Problem to work on → Return each line of the listing that follows in which the string "chave" can be found.

Exercise inputs →
-------
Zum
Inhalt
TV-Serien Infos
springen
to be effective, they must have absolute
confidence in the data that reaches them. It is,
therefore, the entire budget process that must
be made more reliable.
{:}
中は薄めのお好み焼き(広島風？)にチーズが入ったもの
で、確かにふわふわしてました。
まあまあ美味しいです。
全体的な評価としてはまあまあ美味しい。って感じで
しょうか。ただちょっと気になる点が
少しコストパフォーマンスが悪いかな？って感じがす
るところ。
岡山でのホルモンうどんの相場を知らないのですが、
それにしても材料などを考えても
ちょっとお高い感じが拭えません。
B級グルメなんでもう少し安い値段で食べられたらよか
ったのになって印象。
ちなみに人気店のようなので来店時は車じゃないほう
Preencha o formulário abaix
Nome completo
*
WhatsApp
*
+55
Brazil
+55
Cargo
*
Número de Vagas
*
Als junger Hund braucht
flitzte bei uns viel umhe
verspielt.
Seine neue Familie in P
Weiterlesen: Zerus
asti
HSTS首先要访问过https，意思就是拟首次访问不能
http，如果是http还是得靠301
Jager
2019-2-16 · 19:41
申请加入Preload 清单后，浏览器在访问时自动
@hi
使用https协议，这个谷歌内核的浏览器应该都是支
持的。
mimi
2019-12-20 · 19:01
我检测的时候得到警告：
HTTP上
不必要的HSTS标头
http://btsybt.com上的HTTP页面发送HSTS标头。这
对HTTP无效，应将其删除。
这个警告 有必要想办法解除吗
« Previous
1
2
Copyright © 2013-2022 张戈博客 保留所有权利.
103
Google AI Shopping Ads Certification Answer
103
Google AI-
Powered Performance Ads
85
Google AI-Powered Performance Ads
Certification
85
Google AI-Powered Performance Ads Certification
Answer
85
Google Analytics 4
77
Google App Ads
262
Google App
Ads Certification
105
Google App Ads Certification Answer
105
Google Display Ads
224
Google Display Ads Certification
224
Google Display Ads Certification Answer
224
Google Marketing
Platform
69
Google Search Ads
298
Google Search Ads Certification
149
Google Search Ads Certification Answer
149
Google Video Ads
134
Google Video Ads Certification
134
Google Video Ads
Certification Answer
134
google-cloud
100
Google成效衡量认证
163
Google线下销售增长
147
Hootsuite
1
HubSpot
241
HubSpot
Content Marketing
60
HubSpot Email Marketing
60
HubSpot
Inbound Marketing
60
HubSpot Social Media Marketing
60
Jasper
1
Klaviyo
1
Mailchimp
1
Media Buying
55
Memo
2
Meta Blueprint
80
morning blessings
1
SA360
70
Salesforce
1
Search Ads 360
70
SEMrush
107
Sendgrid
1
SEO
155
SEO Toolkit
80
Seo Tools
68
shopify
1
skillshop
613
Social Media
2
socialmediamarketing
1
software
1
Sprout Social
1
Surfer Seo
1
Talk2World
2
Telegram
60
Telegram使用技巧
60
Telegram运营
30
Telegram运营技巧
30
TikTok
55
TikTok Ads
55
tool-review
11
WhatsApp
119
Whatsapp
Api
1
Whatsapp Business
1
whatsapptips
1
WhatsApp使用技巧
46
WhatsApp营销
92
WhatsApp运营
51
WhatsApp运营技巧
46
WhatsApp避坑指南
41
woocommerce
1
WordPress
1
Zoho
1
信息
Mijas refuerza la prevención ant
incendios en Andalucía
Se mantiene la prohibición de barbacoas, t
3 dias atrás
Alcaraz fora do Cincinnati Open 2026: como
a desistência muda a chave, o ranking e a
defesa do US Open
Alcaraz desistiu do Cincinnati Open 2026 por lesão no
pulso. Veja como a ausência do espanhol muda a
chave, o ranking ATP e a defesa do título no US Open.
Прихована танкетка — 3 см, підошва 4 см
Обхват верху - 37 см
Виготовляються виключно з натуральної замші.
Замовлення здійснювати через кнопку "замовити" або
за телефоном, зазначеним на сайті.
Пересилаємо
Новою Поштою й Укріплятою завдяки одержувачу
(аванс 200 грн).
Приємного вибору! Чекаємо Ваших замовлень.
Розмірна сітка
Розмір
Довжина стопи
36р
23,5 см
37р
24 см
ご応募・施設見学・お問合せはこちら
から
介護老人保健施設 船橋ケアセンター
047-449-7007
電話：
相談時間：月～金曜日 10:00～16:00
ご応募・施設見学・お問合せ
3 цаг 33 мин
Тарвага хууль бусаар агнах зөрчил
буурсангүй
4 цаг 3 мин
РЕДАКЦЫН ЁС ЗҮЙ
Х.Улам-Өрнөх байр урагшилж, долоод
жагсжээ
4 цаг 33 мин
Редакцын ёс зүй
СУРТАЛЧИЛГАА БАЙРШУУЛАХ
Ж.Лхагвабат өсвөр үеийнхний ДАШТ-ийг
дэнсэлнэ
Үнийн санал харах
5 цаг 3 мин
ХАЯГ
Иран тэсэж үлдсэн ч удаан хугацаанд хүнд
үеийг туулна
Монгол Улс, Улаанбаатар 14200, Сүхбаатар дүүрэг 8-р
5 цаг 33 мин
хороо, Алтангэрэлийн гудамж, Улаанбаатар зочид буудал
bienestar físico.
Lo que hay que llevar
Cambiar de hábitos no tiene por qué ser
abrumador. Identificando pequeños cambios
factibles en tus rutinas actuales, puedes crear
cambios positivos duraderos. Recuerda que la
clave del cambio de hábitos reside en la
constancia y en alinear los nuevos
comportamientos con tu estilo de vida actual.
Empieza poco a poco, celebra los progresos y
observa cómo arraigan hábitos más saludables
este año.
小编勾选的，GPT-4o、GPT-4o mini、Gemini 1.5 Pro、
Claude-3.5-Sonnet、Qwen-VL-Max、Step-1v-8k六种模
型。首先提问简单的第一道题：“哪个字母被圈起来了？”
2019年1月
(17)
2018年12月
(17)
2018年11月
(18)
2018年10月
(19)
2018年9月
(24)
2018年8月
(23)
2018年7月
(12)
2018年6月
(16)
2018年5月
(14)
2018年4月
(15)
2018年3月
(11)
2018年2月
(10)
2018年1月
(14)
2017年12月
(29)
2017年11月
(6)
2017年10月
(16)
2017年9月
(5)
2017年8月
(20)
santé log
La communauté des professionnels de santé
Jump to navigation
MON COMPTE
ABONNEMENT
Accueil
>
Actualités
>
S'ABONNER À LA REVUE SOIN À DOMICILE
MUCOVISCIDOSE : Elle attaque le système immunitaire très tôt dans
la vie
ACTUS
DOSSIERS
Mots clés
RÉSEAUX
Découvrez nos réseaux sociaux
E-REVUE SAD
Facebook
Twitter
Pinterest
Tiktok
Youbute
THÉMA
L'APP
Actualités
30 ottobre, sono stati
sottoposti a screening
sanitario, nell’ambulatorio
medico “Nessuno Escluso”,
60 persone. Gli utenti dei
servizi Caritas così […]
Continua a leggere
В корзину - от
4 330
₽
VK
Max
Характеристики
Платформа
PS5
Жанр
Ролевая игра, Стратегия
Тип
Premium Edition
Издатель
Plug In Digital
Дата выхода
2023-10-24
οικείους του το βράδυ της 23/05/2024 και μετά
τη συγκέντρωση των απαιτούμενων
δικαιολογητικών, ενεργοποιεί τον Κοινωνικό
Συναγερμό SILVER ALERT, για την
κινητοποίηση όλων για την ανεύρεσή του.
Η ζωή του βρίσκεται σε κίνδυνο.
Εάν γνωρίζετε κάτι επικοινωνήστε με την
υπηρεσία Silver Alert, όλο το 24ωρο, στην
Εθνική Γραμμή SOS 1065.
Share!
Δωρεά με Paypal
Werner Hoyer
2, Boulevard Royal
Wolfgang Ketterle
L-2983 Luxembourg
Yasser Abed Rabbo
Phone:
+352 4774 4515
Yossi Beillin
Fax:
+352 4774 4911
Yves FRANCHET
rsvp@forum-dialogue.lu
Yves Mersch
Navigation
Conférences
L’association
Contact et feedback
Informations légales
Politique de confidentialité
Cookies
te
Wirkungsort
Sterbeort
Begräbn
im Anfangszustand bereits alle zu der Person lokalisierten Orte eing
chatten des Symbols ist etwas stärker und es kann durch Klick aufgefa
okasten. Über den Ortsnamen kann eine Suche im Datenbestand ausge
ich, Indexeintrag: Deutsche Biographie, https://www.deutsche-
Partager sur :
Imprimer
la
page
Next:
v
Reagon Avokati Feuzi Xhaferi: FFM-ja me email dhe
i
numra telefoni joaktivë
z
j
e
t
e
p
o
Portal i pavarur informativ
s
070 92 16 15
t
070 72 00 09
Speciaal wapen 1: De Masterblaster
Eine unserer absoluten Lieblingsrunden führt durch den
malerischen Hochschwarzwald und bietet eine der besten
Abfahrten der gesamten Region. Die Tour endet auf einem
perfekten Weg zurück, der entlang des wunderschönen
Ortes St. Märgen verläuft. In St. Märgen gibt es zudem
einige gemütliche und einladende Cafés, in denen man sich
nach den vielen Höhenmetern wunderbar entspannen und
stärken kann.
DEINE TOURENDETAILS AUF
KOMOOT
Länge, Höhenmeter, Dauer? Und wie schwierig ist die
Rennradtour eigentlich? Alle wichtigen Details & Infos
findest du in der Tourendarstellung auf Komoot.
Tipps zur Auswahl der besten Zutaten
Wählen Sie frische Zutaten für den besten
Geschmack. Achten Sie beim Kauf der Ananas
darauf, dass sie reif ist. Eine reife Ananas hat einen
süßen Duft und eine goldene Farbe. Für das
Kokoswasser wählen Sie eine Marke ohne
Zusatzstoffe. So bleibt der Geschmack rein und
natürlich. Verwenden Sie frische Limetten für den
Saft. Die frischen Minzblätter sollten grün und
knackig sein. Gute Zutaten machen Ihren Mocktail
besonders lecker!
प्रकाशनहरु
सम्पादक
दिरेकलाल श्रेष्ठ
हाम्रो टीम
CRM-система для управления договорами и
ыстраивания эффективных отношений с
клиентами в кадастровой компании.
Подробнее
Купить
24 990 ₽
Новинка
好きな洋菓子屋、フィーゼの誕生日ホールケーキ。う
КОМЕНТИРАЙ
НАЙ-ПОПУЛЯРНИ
-------
Output for this exercise →
a desistência muda a chave, o ranking e a
chave, o ranking ATP e a defesa do título no US Open.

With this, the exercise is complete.